(Assignment): When you retype the records that follow, keep each word as it is and drop any pictures.

(Data provided):
= = = = = = =
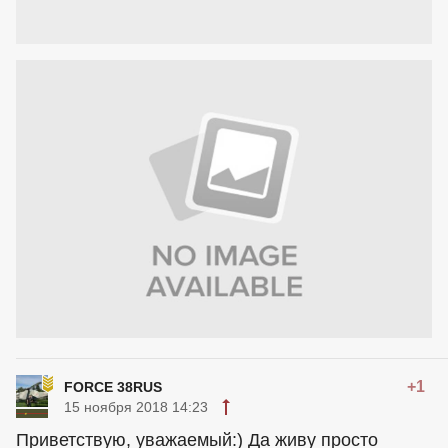
+1
FORCE 38RUS
15 ноября 2018 14:23
Приветствую, уважаемый:) Да живу просто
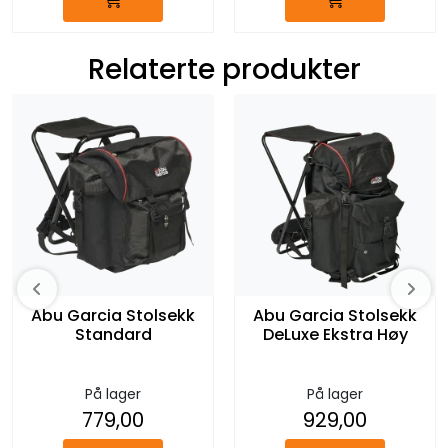
Relaterte produkter
Abu Garcia Stolsekk
Abu Garcia Stolsekk
Standard
DeLuxe Ekstra Høy
På lager
På lager
779,00
929,00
= = = = = = =
(Reply):
+1
FORCE 38RUS
15 ноября 2018 14:23
Приветствую, уважаемый:) Да живу просто
Relaterte produkter
Abu Garcia Stolsekk
Abu Garcia Stolsekk
Standard
DeLuxe Ekstra Høy
På lager
På lager
779,00
929,00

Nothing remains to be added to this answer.